# Lake Hope



## apc6 (Jul 2, 2008)

I am planning a family camping trip to Lake Hope State Park for the middle of July. I am from St Louis and would like to know about the fishing at Lake Hope. I have kids that will want to fish and I myself will be fishing. How is the fishing from the shore and how does it compare with boat fishing. Are there areas of the Lake that are better to fish than others? What fish are most common and what do they feed on? The fishing reports a limited and the State Park site just mentions that the fishing is good, and what types of fish are in the lake. Thanks for any and all replies in advance.
Andy


----------



## apc6 (Jul 2, 2008)

Can I get any help here? anyone?


----------



## striperfreak (Apr 30, 2004)

Lake hope has blugill, bass and catfish. I would target the catfish ,bass fishing there is slow at best. Fish the dam area with chicken liver on the bottom, no sinker. Plenty of good sized channel cats.


----------



## JignPig Guide (Aug 3, 2007)

apc6 said:


> Can I get any help here? anyone?


According to the ODNR, data has shown that Lake Hope has had some past water quality issues that they've been trying to resolve. 
In my sphere of bass fishing friends, I haven't heard much good about it. I have fished it enough to know it's not a top pick of mine. It's a little over 100-acres and there should be plenty of Bluegill and small Bass to keep the kids busy. But if you're after some decent Ohio Bass or Catfish you should read on.

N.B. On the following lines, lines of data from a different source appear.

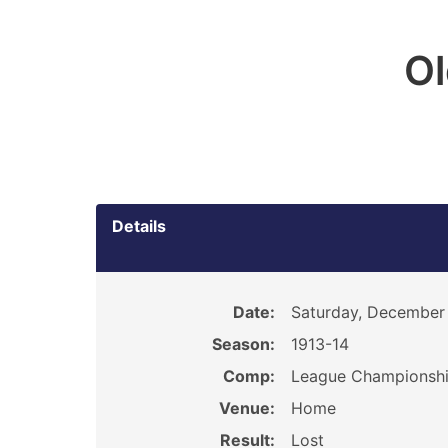
O
Details
Date:
Saturday, December 
Season:
1913-14
Comp:
League Championsh
Venue:
Home
Result:
Lost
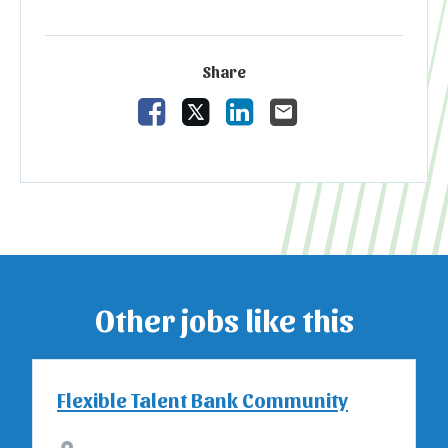
Share
Share Vacancy on Facebook
Share Vacancy on X
Share Vacancy on Linked
Send Vacancy to a 
Other jobs like this
Flexible Talent Bank Community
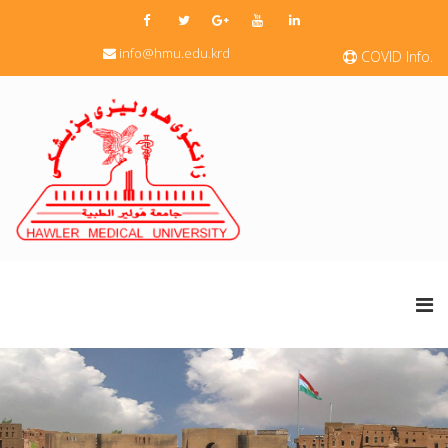
info@hmu.edu.krd
COVID Info.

Maybe while you're in the area you could check out Lake Rupert and even Lake Alma. They are both located within a half-hour drive from Lake Hope. If you've got a bass boat, I recommend Rupert. It's pretty hard to beat for some decent Bass fishing and even Catfishing. If you're fishing from the shore, you might try Lake Alma. It offers lots and lots of shore fishing. But you should know that Lake Alma has the clearest water you'll ever see. I'm talking over 10-feet or more of visibility. There is plenty of bass to be caught here. They're just a little tougher to catch in the super clear water.

I don't know if this helped but at least it was a try.


----------



## RiverWader (Apr 1, 2006)

Lake Hope also has a great population of Crappie, Most on te Small side , But the kids wil love catching them . Get a bucket of minnows and find brush pile or beaver dam


----------



## apc6 (Jul 2, 2008)

Thanks so much for the insight. I am just looking for some fun for the kids and a little fishin for me. Sounds like that's what I'm in for. Maybe Lake Alma will be a day trip, we'll see. No boat for the other lake. Thanks much!


----------



## striperfreak (Apr 30, 2004)

no really, chicken liver no weight on the bottom, i have had 20 plus fish days. Fish are between 14 and 20 inches.


----------



## 614-bass (Jul 22, 2008)

i was there a few weeks ago when i was at my grandparents and we were gunna rent a boat at lake logan which by the way is a great place to fish aroundhocking county but the boat rental was sold out so we drove about 30-45 mins to hope and rented a nboat..there is a ton of lilly pads almost all the shore is covered and it is very calm as its elctric only i belive so a boat rental wil be nice...i didnt have great day thou just a couple small bass around he edges of the pads with a small crankbait hope this helps


----------